Aim of the task: Without changing a word, repeat the data, and include no pictures.

Available records:
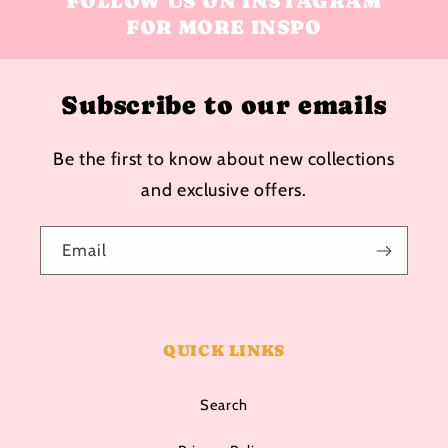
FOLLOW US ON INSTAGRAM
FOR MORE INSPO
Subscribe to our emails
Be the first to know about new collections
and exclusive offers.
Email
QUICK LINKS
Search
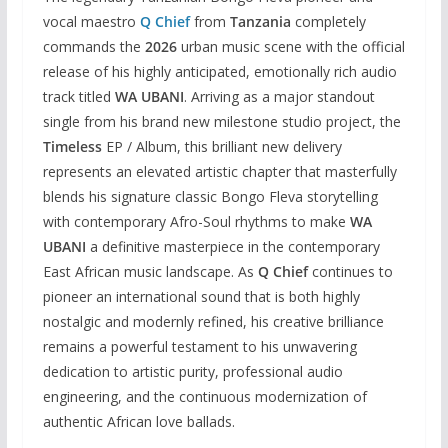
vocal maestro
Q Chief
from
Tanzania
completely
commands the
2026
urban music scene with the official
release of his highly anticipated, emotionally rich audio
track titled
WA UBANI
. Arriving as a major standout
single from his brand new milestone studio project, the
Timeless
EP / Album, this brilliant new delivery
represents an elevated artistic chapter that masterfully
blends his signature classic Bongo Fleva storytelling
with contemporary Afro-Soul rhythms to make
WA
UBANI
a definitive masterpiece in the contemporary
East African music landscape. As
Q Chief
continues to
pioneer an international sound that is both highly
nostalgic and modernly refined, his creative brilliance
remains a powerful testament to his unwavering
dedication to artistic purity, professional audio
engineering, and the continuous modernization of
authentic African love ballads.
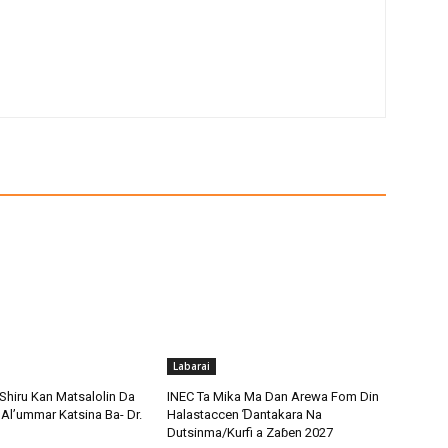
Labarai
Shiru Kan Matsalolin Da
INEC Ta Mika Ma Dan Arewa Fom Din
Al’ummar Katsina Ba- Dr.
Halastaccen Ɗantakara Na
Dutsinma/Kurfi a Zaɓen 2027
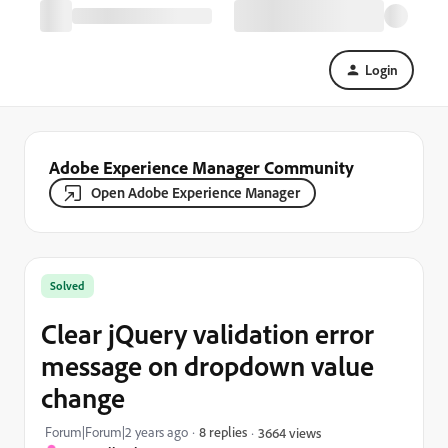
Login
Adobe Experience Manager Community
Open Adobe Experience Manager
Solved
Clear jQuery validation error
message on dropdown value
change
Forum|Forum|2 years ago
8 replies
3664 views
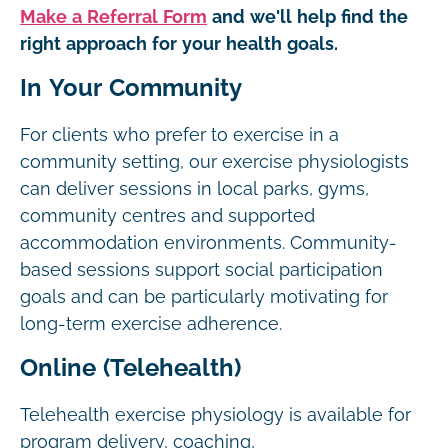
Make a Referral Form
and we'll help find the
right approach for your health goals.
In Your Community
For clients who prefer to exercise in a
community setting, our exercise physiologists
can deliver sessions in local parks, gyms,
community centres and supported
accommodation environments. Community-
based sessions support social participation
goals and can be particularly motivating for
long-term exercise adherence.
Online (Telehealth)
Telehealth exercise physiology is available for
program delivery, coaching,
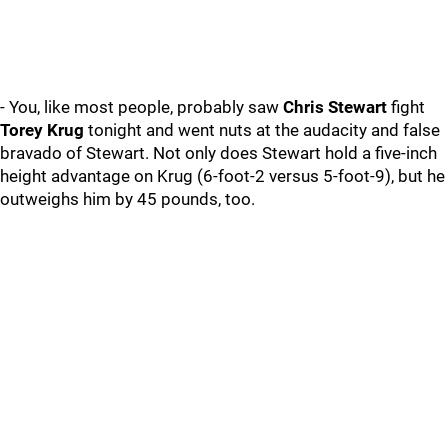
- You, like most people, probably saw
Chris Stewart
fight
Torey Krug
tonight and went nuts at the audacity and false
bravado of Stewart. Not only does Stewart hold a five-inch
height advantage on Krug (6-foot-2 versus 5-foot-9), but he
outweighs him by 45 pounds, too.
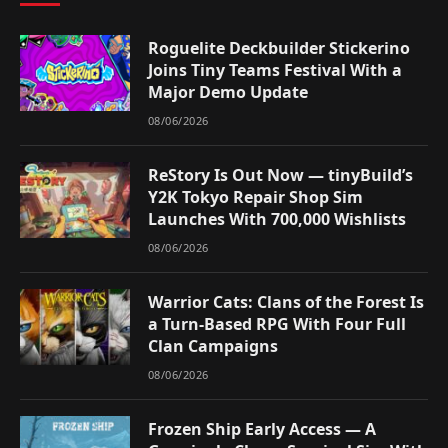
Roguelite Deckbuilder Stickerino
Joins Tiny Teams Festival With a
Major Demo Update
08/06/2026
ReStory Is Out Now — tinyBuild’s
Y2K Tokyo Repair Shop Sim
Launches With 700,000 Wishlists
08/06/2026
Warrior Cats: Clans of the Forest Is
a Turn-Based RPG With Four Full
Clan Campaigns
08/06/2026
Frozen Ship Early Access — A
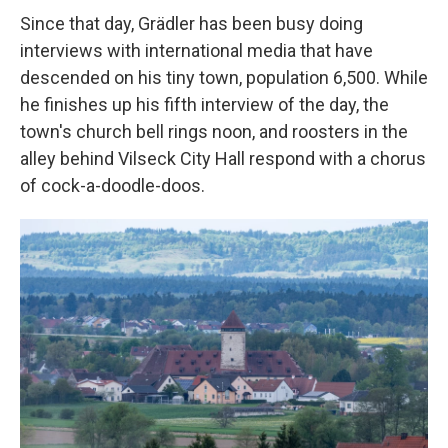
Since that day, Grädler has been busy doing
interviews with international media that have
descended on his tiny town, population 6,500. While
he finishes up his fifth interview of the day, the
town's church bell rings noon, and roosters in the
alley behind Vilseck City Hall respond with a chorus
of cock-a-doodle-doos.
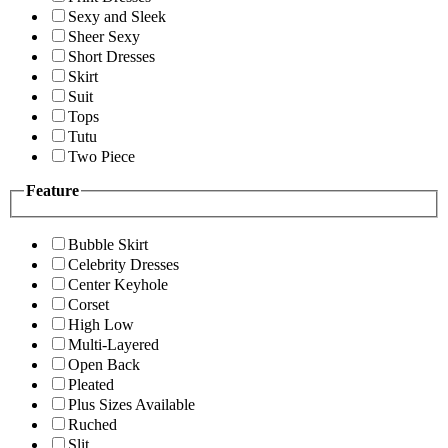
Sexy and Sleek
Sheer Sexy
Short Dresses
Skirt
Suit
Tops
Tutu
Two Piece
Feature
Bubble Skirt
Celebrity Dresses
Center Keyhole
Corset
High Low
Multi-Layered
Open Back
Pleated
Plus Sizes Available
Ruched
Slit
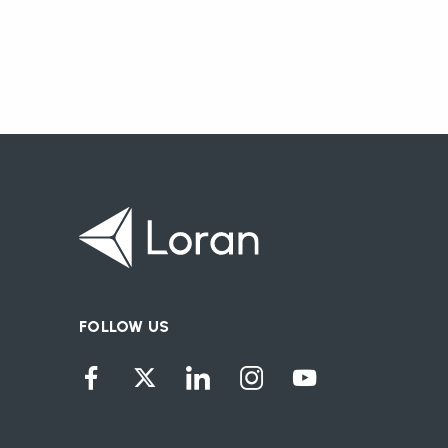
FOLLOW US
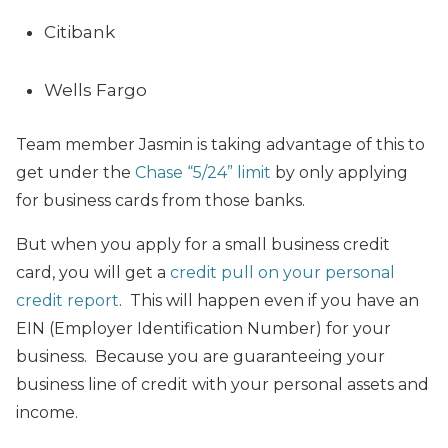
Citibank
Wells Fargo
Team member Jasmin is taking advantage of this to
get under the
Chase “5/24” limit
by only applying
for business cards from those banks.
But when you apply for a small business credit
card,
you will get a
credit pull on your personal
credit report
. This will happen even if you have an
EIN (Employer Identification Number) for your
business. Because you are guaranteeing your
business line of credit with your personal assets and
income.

Task output:
FOLLOW US ON INSTAGRAM
FOR MORE INSPO
Subscribe to our emails
Be the first to know about new collections
and exclusive offers.
Email
QUICK LINKS
Search
vocal maestro
Q Chief
from
Tanzania
completely
commands the
2026
urban music scene with the official
release of his highly anticipated, emotionally rich audio
track titled
WA UBANI
. Arriving as a major standout
single from his brand new milestone studio project, the
Timeless
EP / Album, this brilliant new delivery
represents an elevated artistic chapter that masterfully
blends his signature classic Bongo Fleva storytelling
with contemporary Afro-Soul rhythms to make
WA
UBANI
a definitive masterpiece in the contemporary
East African music landscape. As
Q Chief
continues to
pioneer an international sound that is both highly
nostalgic and modernly refined, his creative brilliance
remains a powerful testament to his unwavering
dedication to artistic purity, professional audio
engineering, and the continuous modernization of
authentic African love ballads.
Labarai
Shiru Kan Matsalolin Da
INEC Ta Mika Ma Dan Arewa Fom Din
Al’ummar Katsina Ba- Dr.
Halastaccen Ɗantakara Na
Dutsinma/Kurfi a Zaɓen 2027
Login
Adobe Experience Manager Community
Open Adobe Experience Manager
Solved
Clear jQuery validation error
message on dropdown value
change
Forum|Forum|2 years ago
8 replies
3664 views
Make a Referral Form
and we'll help find the
right approach for your health goals.
In Your Community
For clients who prefer to exercise in a
community setting, our exercise physiologists
can deliver sessions in local parks, gyms,
community centres and supported
accommodation environments. Community-
based sessions support social participation
goals and can be particularly motivating for
long-term exercise adherence.
Online (Telehealth)
Telehealth exercise physiology is available for
program delivery, coaching,
- You, like most people, probably saw
Chris Stewart
fight
Torey Krug
tonight and went nuts at the audacity and false
bravado of Stewart. Not only does Stewart hold a five-inch
height advantage on Krug (6-foot-2 versus 5-foot-9), but he
outweighs him by 45 pounds, too.
Roguelite Deckbuilder Stickerino
Joins Tiny Teams Festival With a
Major Demo Update
08/06/2026
ReStory Is Out Now — tinyBuild’s
Y2K Tokyo Repair Shop Sim
Launches With 700,000 Wishlists
08/06/2026
Warrior Cats: Clans of the Forest Is
a Turn-Based RPG With Four Full
Clan Campaigns
08/06/2026
Frozen Ship Early Access — A
Since that day, Grädler has been busy doing
interviews with international media that have
descended on his tiny town, population 6,500. While
he finishes up his fifth interview of the day, the
town's church bell rings noon, and roosters in the
alley behind Vilseck City Hall respond with a chorus
of cock-a-doodle-doos.
Sexy and Sleek
Sheer Sexy
Short Dresses
Skirt
Suit
Tops
Tutu
Two Piece
Feature
Bubble Skirt
Celebrity Dresses
Center Keyhole
Corset
High Low
Multi-Layered
Open Back
Pleated
Plus Sizes Available
Ruched
Slit
FOLLOW US
Citibank
Wells Fargo
Team member Jasmin is taking advantage of this to
get under the
Chase “5/24” limit
by only applying
for business cards from those banks.
But when you apply for a small business credit
card,
you will get a
credit pull on your personal
credit report
. This will happen even if you have an
EIN (Employer Identification Number) for your
business. Because you are guaranteeing your
business line of credit with your personal assets and
income.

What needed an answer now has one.